Transcribe each line below without altering anything.
=== LISTED RECORDS ===
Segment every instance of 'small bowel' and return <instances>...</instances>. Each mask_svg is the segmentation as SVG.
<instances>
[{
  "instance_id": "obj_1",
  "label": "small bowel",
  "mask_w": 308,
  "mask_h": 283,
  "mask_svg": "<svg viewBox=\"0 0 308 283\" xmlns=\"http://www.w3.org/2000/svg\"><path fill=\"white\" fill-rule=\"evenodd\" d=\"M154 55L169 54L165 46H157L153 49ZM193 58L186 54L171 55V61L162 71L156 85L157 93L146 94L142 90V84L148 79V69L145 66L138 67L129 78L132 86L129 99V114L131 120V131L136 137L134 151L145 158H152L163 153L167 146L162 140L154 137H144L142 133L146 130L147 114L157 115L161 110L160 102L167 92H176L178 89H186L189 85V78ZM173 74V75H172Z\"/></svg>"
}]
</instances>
===
(ANSWER SPACE)
Segment every instance of 'small bowel' and return <instances>...</instances>. Each mask_svg is the segmentation as SVG.
<instances>
[{
  "instance_id": "obj_1",
  "label": "small bowel",
  "mask_w": 308,
  "mask_h": 283,
  "mask_svg": "<svg viewBox=\"0 0 308 283\" xmlns=\"http://www.w3.org/2000/svg\"><path fill=\"white\" fill-rule=\"evenodd\" d=\"M154 55L169 54L165 46H157L153 49ZM193 58L186 54L171 55V61L162 71L156 85L157 93L146 94L142 90V84L148 79V69L145 66L138 67L129 78L132 86L129 99V114L131 120V131L136 137L134 151L145 158H152L163 153L167 146L162 140L154 137H144L142 133L146 130L147 114L157 115L161 110L160 102L167 92H176L178 89H186L189 85V78ZM173 74V75H172Z\"/></svg>"
}]
</instances>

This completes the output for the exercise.